» Your goal: Copy out all the data, word for word.

» Data to use:
────────────────────────────────────────
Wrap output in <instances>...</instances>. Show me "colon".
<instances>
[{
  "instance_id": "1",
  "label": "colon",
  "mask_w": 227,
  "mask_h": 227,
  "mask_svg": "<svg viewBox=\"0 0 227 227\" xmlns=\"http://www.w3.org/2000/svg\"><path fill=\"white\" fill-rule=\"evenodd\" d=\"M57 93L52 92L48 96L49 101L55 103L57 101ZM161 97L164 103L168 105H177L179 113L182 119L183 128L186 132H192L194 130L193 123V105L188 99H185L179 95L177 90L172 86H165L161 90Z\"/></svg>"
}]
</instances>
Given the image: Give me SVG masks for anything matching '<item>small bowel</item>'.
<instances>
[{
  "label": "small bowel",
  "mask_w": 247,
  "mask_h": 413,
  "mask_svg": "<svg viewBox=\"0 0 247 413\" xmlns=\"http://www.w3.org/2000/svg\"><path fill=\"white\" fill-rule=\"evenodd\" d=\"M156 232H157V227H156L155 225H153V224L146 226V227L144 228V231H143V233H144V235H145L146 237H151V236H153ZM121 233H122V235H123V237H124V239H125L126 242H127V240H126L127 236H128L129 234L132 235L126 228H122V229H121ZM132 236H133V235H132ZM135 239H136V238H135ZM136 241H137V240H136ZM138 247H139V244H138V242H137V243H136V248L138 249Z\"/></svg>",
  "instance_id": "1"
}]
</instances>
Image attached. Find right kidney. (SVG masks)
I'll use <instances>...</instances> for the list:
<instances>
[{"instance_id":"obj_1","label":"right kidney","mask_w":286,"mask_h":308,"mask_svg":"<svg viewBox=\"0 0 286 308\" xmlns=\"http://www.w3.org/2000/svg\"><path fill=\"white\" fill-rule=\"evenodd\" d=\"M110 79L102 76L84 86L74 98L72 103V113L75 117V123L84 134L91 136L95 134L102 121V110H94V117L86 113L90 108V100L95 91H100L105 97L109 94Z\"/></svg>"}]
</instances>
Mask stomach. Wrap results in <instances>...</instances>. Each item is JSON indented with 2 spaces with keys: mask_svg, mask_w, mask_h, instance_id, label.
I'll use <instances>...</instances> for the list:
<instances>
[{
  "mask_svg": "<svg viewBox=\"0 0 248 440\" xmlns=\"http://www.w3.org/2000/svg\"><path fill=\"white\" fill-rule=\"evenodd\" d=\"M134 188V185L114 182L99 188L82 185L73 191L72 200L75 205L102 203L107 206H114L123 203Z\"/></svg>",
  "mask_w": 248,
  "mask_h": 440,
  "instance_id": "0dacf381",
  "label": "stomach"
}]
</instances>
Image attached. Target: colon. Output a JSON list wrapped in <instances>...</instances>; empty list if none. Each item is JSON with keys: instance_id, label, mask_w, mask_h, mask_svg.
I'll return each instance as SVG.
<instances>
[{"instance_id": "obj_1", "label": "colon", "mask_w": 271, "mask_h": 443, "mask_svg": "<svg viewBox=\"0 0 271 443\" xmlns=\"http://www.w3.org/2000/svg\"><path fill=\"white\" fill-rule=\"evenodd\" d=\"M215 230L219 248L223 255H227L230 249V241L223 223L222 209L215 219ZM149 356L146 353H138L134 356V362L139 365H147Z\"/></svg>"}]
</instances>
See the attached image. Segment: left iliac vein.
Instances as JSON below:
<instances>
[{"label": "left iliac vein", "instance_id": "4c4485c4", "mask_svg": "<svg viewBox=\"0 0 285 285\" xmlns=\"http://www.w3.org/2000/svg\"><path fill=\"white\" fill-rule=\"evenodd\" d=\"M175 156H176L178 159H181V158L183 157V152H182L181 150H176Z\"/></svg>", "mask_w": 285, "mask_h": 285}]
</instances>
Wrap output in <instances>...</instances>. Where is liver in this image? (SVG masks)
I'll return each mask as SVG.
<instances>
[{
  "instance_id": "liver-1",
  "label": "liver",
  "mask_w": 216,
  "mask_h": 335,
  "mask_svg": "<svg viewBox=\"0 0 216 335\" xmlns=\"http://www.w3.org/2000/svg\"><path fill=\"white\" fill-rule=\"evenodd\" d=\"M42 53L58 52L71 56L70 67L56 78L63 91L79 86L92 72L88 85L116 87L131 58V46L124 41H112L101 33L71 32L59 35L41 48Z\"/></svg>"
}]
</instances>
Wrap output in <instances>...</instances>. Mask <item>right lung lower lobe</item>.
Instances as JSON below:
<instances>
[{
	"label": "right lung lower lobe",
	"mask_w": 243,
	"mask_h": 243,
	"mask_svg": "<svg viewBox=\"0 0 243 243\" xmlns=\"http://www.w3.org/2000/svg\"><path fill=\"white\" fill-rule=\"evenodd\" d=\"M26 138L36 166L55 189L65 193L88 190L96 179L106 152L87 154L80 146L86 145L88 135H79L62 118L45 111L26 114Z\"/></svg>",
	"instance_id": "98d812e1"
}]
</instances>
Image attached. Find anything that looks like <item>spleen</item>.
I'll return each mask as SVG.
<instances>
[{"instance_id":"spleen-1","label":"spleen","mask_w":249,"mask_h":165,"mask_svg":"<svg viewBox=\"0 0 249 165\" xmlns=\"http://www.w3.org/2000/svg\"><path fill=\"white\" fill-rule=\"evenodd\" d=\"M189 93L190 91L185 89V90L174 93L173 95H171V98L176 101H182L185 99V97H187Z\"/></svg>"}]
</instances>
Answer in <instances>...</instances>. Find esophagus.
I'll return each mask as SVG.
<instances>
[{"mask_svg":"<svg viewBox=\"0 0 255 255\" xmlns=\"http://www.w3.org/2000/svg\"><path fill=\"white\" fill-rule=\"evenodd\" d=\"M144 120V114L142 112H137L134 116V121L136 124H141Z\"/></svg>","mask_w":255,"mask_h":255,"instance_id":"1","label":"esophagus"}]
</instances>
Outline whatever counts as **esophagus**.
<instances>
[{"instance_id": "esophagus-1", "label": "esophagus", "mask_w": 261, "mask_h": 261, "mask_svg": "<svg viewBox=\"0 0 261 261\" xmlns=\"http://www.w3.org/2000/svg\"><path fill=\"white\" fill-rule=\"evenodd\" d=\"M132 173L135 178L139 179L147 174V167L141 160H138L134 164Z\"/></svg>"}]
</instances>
────────────────────────────────────────
» Output:
Wrap output in <instances>...</instances>. Show me "colon".
<instances>
[{
  "instance_id": "1",
  "label": "colon",
  "mask_w": 227,
  "mask_h": 227,
  "mask_svg": "<svg viewBox=\"0 0 227 227\" xmlns=\"http://www.w3.org/2000/svg\"><path fill=\"white\" fill-rule=\"evenodd\" d=\"M57 93L52 92L48 96L49 101L55 103L57 101ZM161 97L164 103L168 105H177L179 113L182 119L183 128L186 132H192L194 130L193 123V105L188 99H185L179 95L177 90L172 86H165L161 90Z\"/></svg>"
}]
</instances>
Given the image: Give me SVG masks for anything matching '<item>small bowel</item>'.
<instances>
[{
  "label": "small bowel",
  "mask_w": 247,
  "mask_h": 413,
  "mask_svg": "<svg viewBox=\"0 0 247 413\" xmlns=\"http://www.w3.org/2000/svg\"><path fill=\"white\" fill-rule=\"evenodd\" d=\"M156 232H157V227H156L155 225H153V224L146 226V227L144 228V231H143V233H144V235H145L146 237H151V236H153ZM121 233H122V235H123V237H124V239H125L126 242H127V240H126L127 236H128L129 234L132 235L126 228H122V229H121ZM132 236H133V235H132ZM135 239H136V238H135ZM136 241H137V240H136ZM138 247H139V244H138V242H137V243H136V248L138 249Z\"/></svg>",
  "instance_id": "1"
}]
</instances>
Image attached. Find right kidney. (SVG masks)
I'll use <instances>...</instances> for the list:
<instances>
[{"instance_id":"obj_1","label":"right kidney","mask_w":286,"mask_h":308,"mask_svg":"<svg viewBox=\"0 0 286 308\" xmlns=\"http://www.w3.org/2000/svg\"><path fill=\"white\" fill-rule=\"evenodd\" d=\"M110 79L102 76L84 86L74 98L72 103V113L75 117V123L84 134L91 136L95 134L102 121V110H94V117L86 113L90 108V100L95 91H100L105 97L109 94Z\"/></svg>"}]
</instances>
Mask stomach. Wrap results in <instances>...</instances>. Each item is JSON indented with 2 spaces with keys: mask_svg, mask_w, mask_h, instance_id, label.
I'll use <instances>...</instances> for the list:
<instances>
[{
  "mask_svg": "<svg viewBox=\"0 0 248 440\" xmlns=\"http://www.w3.org/2000/svg\"><path fill=\"white\" fill-rule=\"evenodd\" d=\"M134 188V185L114 182L99 188L82 185L73 191L72 200L75 205L102 203L107 206H114L123 203Z\"/></svg>",
  "mask_w": 248,
  "mask_h": 440,
  "instance_id": "0dacf381",
  "label": "stomach"
}]
</instances>
Image attached. Target: colon. Output a JSON list wrapped in <instances>...</instances>; empty list if none. Each item is JSON with keys: instance_id, label, mask_w, mask_h, mask_svg.
I'll return each instance as SVG.
<instances>
[{"instance_id": "obj_1", "label": "colon", "mask_w": 271, "mask_h": 443, "mask_svg": "<svg viewBox=\"0 0 271 443\" xmlns=\"http://www.w3.org/2000/svg\"><path fill=\"white\" fill-rule=\"evenodd\" d=\"M215 230L219 248L223 255H227L230 249V241L223 223L222 209L215 219ZM149 356L146 353H138L134 356V362L139 365H147Z\"/></svg>"}]
</instances>
See the attached image. Segment: left iliac vein.
Instances as JSON below:
<instances>
[{"label": "left iliac vein", "instance_id": "4c4485c4", "mask_svg": "<svg viewBox=\"0 0 285 285\" xmlns=\"http://www.w3.org/2000/svg\"><path fill=\"white\" fill-rule=\"evenodd\" d=\"M175 156H176L178 159H181V158L183 157V152H182L181 150H176Z\"/></svg>", "mask_w": 285, "mask_h": 285}]
</instances>
Wrap output in <instances>...</instances>. Where is liver in this image? (SVG masks)
I'll return each mask as SVG.
<instances>
[{
  "instance_id": "liver-1",
  "label": "liver",
  "mask_w": 216,
  "mask_h": 335,
  "mask_svg": "<svg viewBox=\"0 0 216 335\" xmlns=\"http://www.w3.org/2000/svg\"><path fill=\"white\" fill-rule=\"evenodd\" d=\"M42 53L58 52L71 56L70 67L56 78L63 91L79 86L92 72L88 85L116 87L131 58V46L124 41H112L101 33L71 32L59 35L41 48Z\"/></svg>"
}]
</instances>
Wrap output in <instances>...</instances>. Mask <item>right lung lower lobe</item>.
Instances as JSON below:
<instances>
[{
	"label": "right lung lower lobe",
	"mask_w": 243,
	"mask_h": 243,
	"mask_svg": "<svg viewBox=\"0 0 243 243\" xmlns=\"http://www.w3.org/2000/svg\"><path fill=\"white\" fill-rule=\"evenodd\" d=\"M26 138L36 166L55 189L65 193L88 190L96 179L106 152L87 154L80 146L86 145L88 135H79L62 118L45 111L26 114Z\"/></svg>",
	"instance_id": "98d812e1"
}]
</instances>
Image attached. Find anything that looks like <item>spleen</item>.
I'll return each mask as SVG.
<instances>
[{"instance_id":"spleen-1","label":"spleen","mask_w":249,"mask_h":165,"mask_svg":"<svg viewBox=\"0 0 249 165\" xmlns=\"http://www.w3.org/2000/svg\"><path fill=\"white\" fill-rule=\"evenodd\" d=\"M189 93L190 91L185 89V90L174 93L173 95H171V98L176 101H182L185 99V97H187Z\"/></svg>"}]
</instances>
Answer in <instances>...</instances>. Find esophagus.
I'll return each mask as SVG.
<instances>
[{"mask_svg":"<svg viewBox=\"0 0 255 255\" xmlns=\"http://www.w3.org/2000/svg\"><path fill=\"white\" fill-rule=\"evenodd\" d=\"M144 120V114L142 112H137L134 116V121L136 124H141Z\"/></svg>","mask_w":255,"mask_h":255,"instance_id":"1","label":"esophagus"}]
</instances>
Outline whatever counts as **esophagus**.
<instances>
[{"instance_id": "esophagus-1", "label": "esophagus", "mask_w": 261, "mask_h": 261, "mask_svg": "<svg viewBox=\"0 0 261 261\" xmlns=\"http://www.w3.org/2000/svg\"><path fill=\"white\" fill-rule=\"evenodd\" d=\"M132 173L135 178L139 179L147 174V167L141 160H138L134 164Z\"/></svg>"}]
</instances>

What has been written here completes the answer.